#ThisGirlCan – Why Sport England’s new campaign is spot on
Embracing the blood, sweat, tears and toil is helping transform attitudes to women’s sport. Middlesex Women’s cricket captain Izzy Westbury explains why a new campaign is hitting back at the Pride and Prejudice generation….
“How can you be so silly,” cried her mother, “as to think of such a thing, in all this dirt! You will not be fit to be seen when you get there.”
It’s England in the early 19th century. The carriage isn’t available and there are no horses to be had, so Elizabeth Bennet, determined and thoughtful, resolves to walk through the wet fields to visit her ill sister.
Fast forward two centuries later and this scene from Jane Austen’s Pride and Prejudice could easily be replayed today, albeit without the horse and carriage.
In an age where the finished, final, airbrushed and photo-shopped image is the one on which women are judged in society, Sport England’s new ad campaign ‘#ThisGirlCan’ – which premiered on TV on Monday – is one helluva breath of fresh air.
“You were queen bee if you could skive PE and get your nails done while you were at it.”
“Horses sweat, gentlemen perspire and ladies feel the heat,” is how the old saying goes. Well guess what, world, things have moved on since Jane Austen’s time and ‘This Girl Can’ is here to show us just that.
I’ve found it difficult to relate to many of the past ad campaigns encouraging women to get active. You know the ones – filled with prim and proper ladies dressed more for a Friday night out than a gym session, lathered in make-up still perfectly in place and not a drop of sweat in sight.
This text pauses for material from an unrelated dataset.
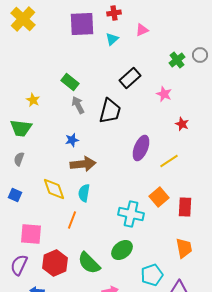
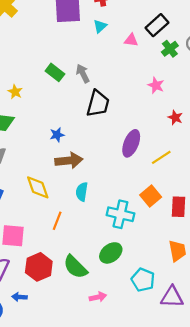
pink triangle: (142, 30) -> (131, 40), moved, turned 32
black rectangle: (130, 78) -> (157, 25), moved
gray arrow: (78, 105) -> (83, 73), moved
cyan semicircle: (84, 193) -> (82, 192), moved
cyan pentagon: (152, 275) -> (143, 280), turned -30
Is this realistic? No. Did I care how I looked? No. But society seemed to. Luckily for me, I lived in blissful ignorance. At school the choice was simple; you were either a girl dressing up as a fairy princess or a boy playing football in the school playground.
Did I want to be a boy? I don’t think it particularly crossed my mind. But did I want to kick a ball around every minute of the day and be the next Alan Shearer? Hell yes. And the only way that I, aged seven, could see of doing this was to be a boy. And so I conformed.
Cricket, oddly, arrived much later on the scene and ironically was a direct result of not having the opportunities as a girl to play football. Football, to my mother’s bewilderment, was my first love. As a south of the Watford gap, middle-class, well-to-do young girl with an accent straight out of Buckingham Palace, naturally Newcastle United was my Mecca and Alan Shearer my god. It’s a long story…
I rose through the ranks at my local football club as the only girl in the team and thrived on it. The boys accepted me as one of their own and there seemed no reason that I could not aspire to play the game professionally like the rest of the boys.
On reaching the age of 13, however, the dream ended. Girls were no longer allowed to play competitive football in mixed teams. There was no active girls team in the area and the only other option was playing in a team full of strangers 10 years my senior.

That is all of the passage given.